(GIVEN RECORDS)

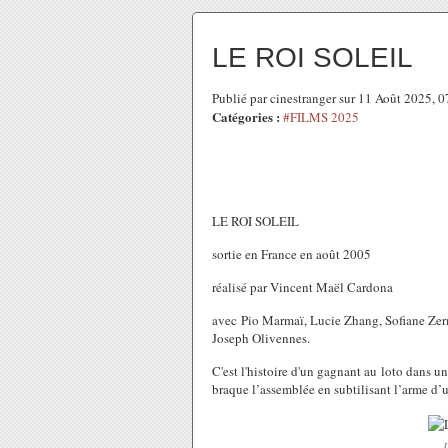
LE ROI SOLEIL
Publié par cinestranger sur 11 Août 2025, 
Catégories :
#FILMS 2025
LE ROI SOLEIL
sortie en France en août 2005
réalisé par Vincent Maël Cardona
avec Pio Marmaï, Lucie Zhang, Sofiane Zer
Joseph Olivennes.
C'est l'histoire d'un gagnant au loto dans un
braque l’assemblée en subtilisant l’arme d’u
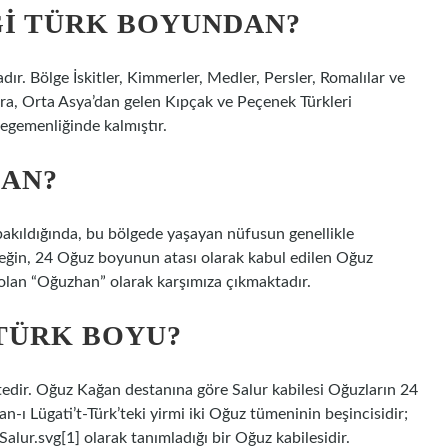
GI TÜRK BOYUNDAN?
dır. Bölge İskitler, Kimmerler, Medler, Persler, Romalılar ve
cra, Orta Asya’dan gelen Kıpçak ve Peçenek Türkleri
 egemenliğinde kalmıştır.
DAN?
bakıldığında, bu bölgede yaşayan nüfusun genellikle
eğin, 24 Oğuz boyunun atası olarak kabul edilen Oğuz
ı olan “Oğuzhan” olarak karşımıza çıkmaktadır.
TÜRK BOYU?
edir. Oğuz Kağan destanına göre Salur kabilesi Oğuzların 24
-ı Lügati’t-Türk’teki yirmi iki Oğuz tümeninin beşincisidir;
ır: Salur.svg[1] olarak tanımladığı bir Oğuz kabilesidir.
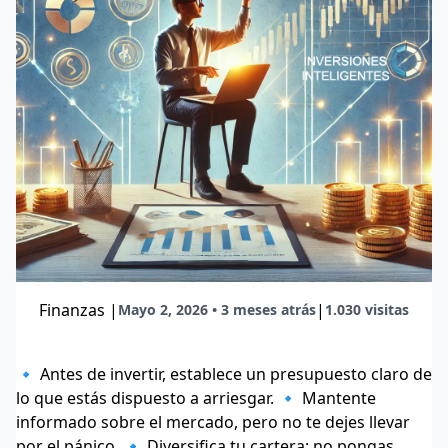
Finanzas
|
|
Mayo 2, 2026 • 3 meses atrás
1.030 visitas
🔹 Antes de invertir, establece un presupuesto claro de
lo que estás dispuesto a arriesgar. 🔹 Mantente
informado sobre el mercado, pero no te dejes llevar
por el pánico. 🔹 Diversifica tu cartera: no pongas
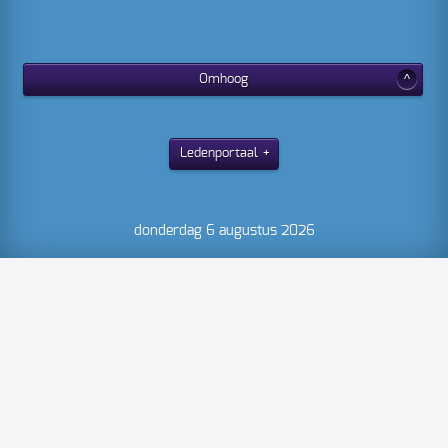
Omhoog
Ledenportaal
donderdag 6 augustus 2026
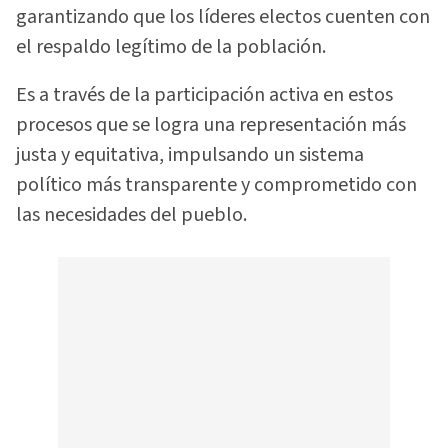
garantizando que los líderes electos cuenten con
el respaldo legítimo de la población.
Es a través de la participación activa en estos
procesos que se logra una representación más
justa y equitativa, impulsando un sistema
político más transparente y comprometido con
las necesidades del pueblo.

(REQUIRED ACTION) The answer should be the full material above, printed exactly, with no pictures in it.

(REPLY TO THE EXERCISE)
LE ROI SOLEIL
Publié par cinestranger sur 11 Août 2025, 
Catégories :
#FILMS 2025
LE ROI SOLEIL
sortie en France en août 2005
réalisé par Vincent Maël Cardona
avec Pio Marmaï, Lucie Zhang, Sofiane Zer
Joseph Olivennes.
C'est l'histoire d'un gagnant au loto dans un
braque l’assemblée en subtilisant l’arme d’u
GI TÜRK BOYUNDAN?
dır. Bölge İskitler, Kimmerler, Medler, Persler, Romalılar ve
cra, Orta Asya’dan gelen Kıpçak ve Peçenek Türkleri
 egemenliğinde kalmıştır.
DAN?
bakıldığında, bu bölgede yaşayan nüfusun genellikle
eğin, 24 Oğuz boyunun atası olarak kabul edilen Oğuz
ı olan “Oğuzhan” olarak karşımıza çıkmaktadır.
TÜRK BOYU?
edir. Oğuz Kağan destanına göre Salur kabilesi Oğuzların 24
-ı Lügati’t-Türk’teki yirmi iki Oğuz tümeninin beşincisidir;
ır: Salur.svg[1] olarak tanımladığı bir Oğuz kabilesidir.
Finanzas
|
|
Mayo 2, 2026 • 3 meses atrás
1.030 visitas
🔹 Antes de invertir, establece un presupuesto claro de
lo que estás dispuesto a arriesgar. 🔹 Mantente
informado sobre el mercado, pero no te dejes llevar
por el pánico. 🔹 Diversifica tu cartera: no pongas
Omhoog
Ledenportaal
donderdag 6 augustus 2026
garantizando que los líderes electos cuenten con
el respaldo legítimo de la población.
Es a través de la participación activa en estos
procesos que se logra una representación más
justa y equitativa, impulsando un sistema
político más transparente y comprometido con
las necesidades del pueblo.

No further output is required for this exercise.